Kasi Pidana Khusus (Pidsus) Kejaksaan Negeri (Kejari) Klaten, Ginanjar Damar Pamenang, mengatakan vonis majelis hakim itu hampir sama dengan tuntutan jaksa penuntut umum (JPU).

“Tuntutan dari JPU dan majelis hakim prinsipnya sama yakni tiga tahun enam bulan penjara. Namun, untuk subsider uang pengganti lebih tinggi majelis hakim yakni satu tahun enam bulan sementara dari JPU hanya satu tahun,” kata Ginanjar saat ditemui wartawan di ruang kerjanya, Selasa (26/3/2019).

Ginanjar menjelaskan uang pengganti yang harus dikembalikan Sriyono senilai uang APB Desa Jotangan yang diselewengkannya selama menjabat kades. Sriyono wajib mengembalikan kerugian negara itu dalam waktu sebulan.

Selama tahap penyidikan, Sriyono sudah mencicil pengembalian kerugian negara Rp5 juta dari nilai total R406 juta. “Apabila dalam waktu sebulan yang bersangkutan tidak mampu mengembalikan kerugian Rp406 juta, dia akan menjalani pidana satu tahun enam bulan penjara,” jelas dia.

Terkait putusan majelis hakim Pengadilan Tipikor itu, Sriyono selaku terdakwa dan JPU sama-sama menerima. Kejari Klaten menunggu keluarnya salinan putusan tersebut.

“Saat ini putusan sudah inkracht dan segera dieksekusi putusan tersebut. Untuk tindakan administrasi, kami lakukan setelah ada salinan resmi dari Pengadilan Tipikor,” urai dia.

Sriyono ditetapkan tersangka pada 11 Oktober 2018 lantaran diduga menyelewengkan dana desa dan alokasi dana desa (ADD) dari APB Desa Jotangan 2017. Sriyono sempat tak kooperatif memenuhi pemanggilan Kejari untuk diperiksa.

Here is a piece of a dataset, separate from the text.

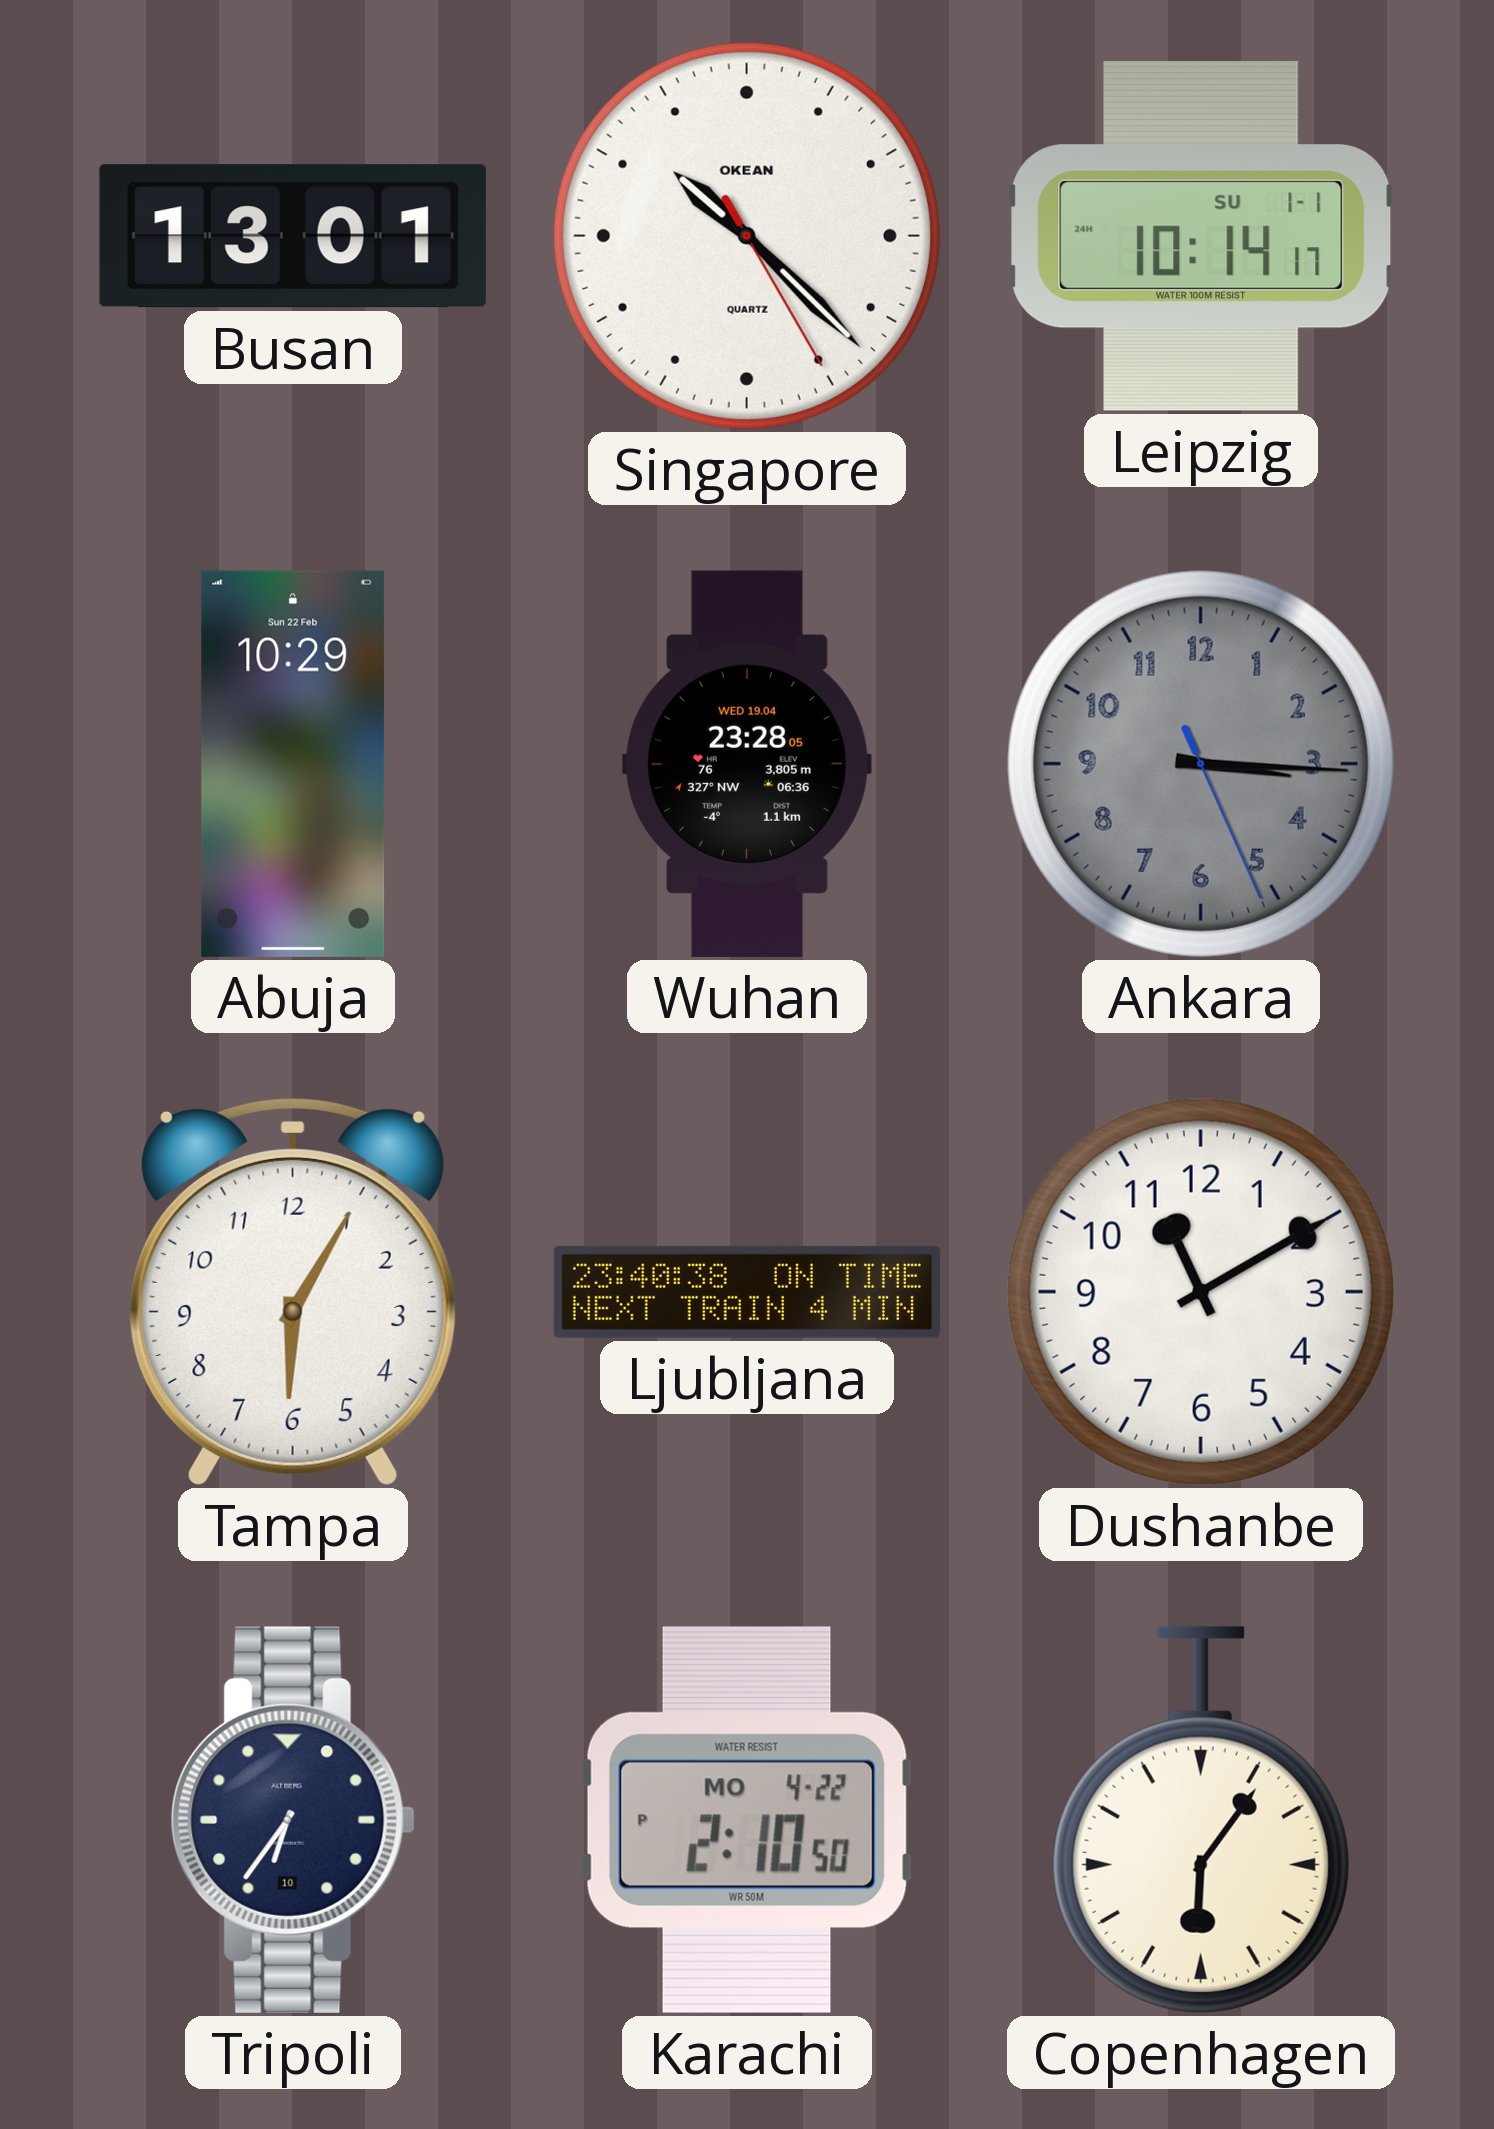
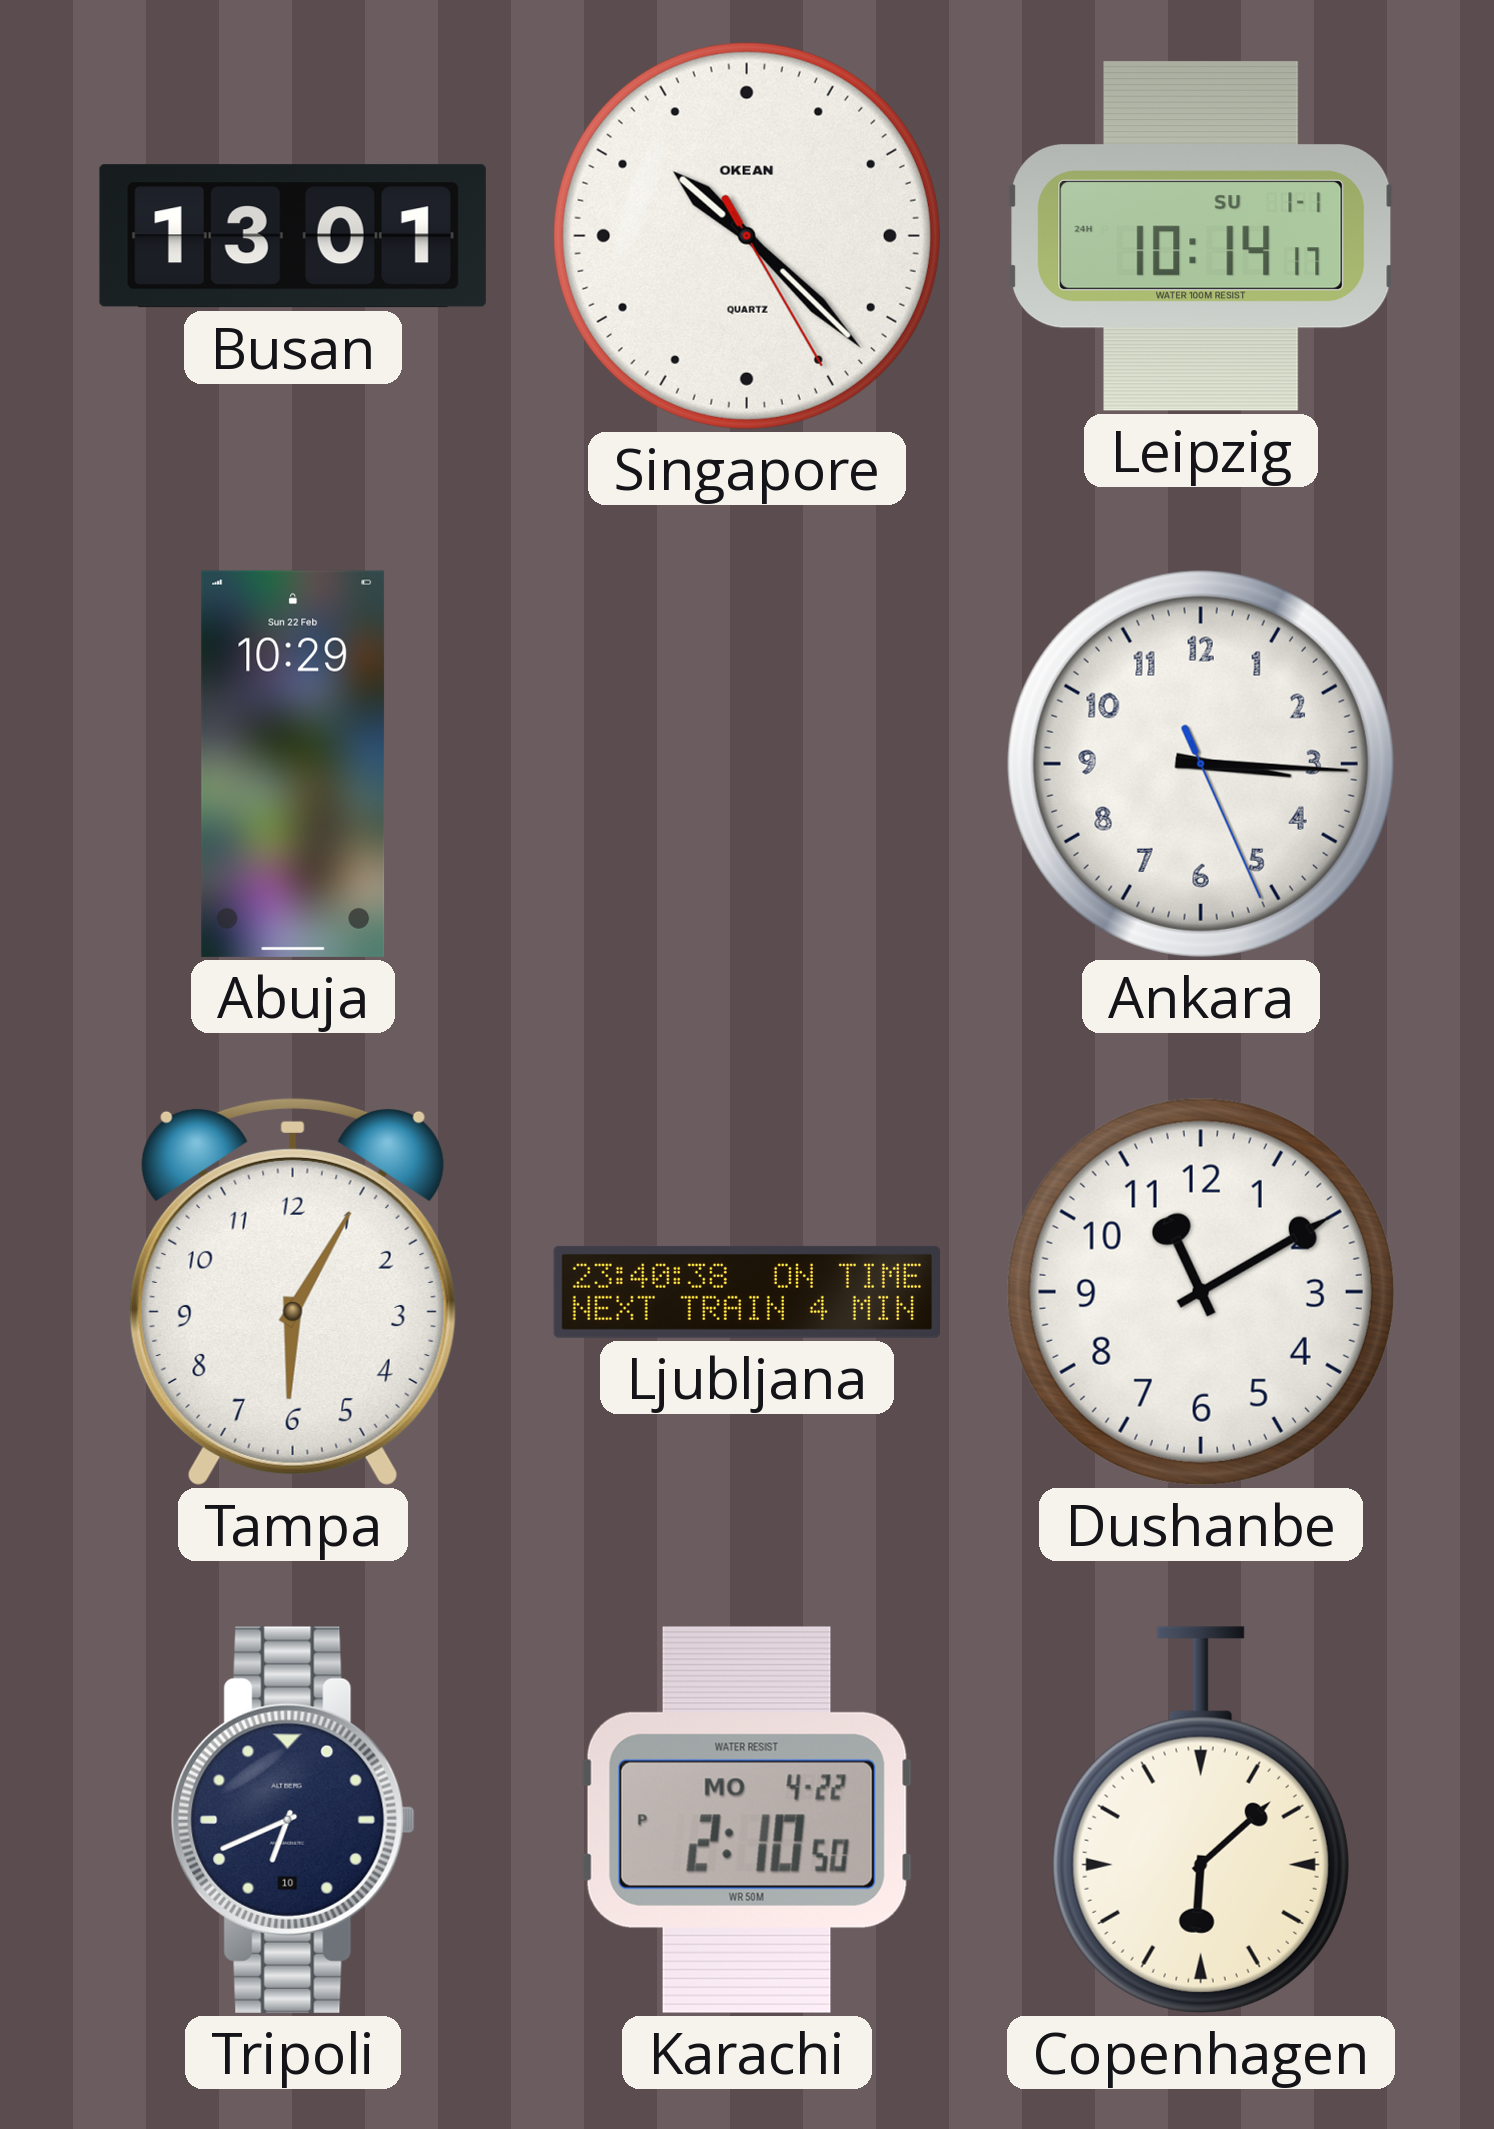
Wuhan: 23:28 -> none
Ankara dial: grey -> white
Tripoli: 6:36 -> 6:41
Copenhagen: 6:06 -> 6:08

Ia menghilang dan tak pernah ngantor sejak Mei 2018. Baru pada 25 Oktober 2018, Sriyono mendatangi kantor Kejari Klaten didampingi pengacaranya untuk menjalani pemeriksaan dilanjutkan penahanan di LP Klaten hingga kini.

Hukuman Lebih Berat

Ginanjar menjelaskan Sriyono menggunakan sebagian dana dalam APB Desa Jotangan 2017 untuk kepentingan pribadi. “Wewenang untuk memegang keuangan desa itu di bendahara. Setelah dana cair di bendahara diminta yang bersangkutan [Sriyono] namun tidak seluruhnya untuk membiayai kegiatan APB desa. Kejari menemukan ada kegiatan fiktif, dibuat laporan pertanggungjawaban tetapi kegiatannya tidak ada. Alasan yang bersangkutan menyelewengkan dana untuk memenuhi kebutuhan pribadi dan sosial kemasyarakatan,” jelas dia.

Ginanjar tak menampik vonis yang diterima Sriyono lebih berat dibanding sejumlah kades di Klaten yang sebelumnya terjerat kasus penyelewengan keuangan desa. Dia mencontohkan vonis mantan Kades Sedayu Sugiyarti dan mantan Kadus I Desa Sedayu Nurul Yulianto yang hanya satu tahun tiga bulan kurungan.

Ginanjar menjelaskan tuntutan untuk Sriyono lebih berat dibanding kades lain yang tersangkut kasus korupsi itu lantaran belum mengembalikan seluruh kerugian negara. “Untuk kades yang sebelumnya juga tersangkut kasus penyelewengan keuangan desa itu sudah mengembalikan seluruh kerugian negara sebelum penuntutan. Namun, yang perlu menjadikan catatan pengembalian kerugian negara itu tidak menghapuskan pidana,” ungkapnya.

Sriyono dipecat dari jabatannya sebagai Kades Jotangan setelah menghilang selama berbulan-bulan dan terjerat kasus korupsi. Sriyono diberhentikan dari jabatannya sejak September 2018 lalu.

“Status yang bersangkutan sudah diberhentikan,” kata Kabid Penataan dan Administrasi Desa Dinas Pemberdayaan Masyarakat dan Desa (Dispermasdes) Klaten, M. Mujab, Selasa.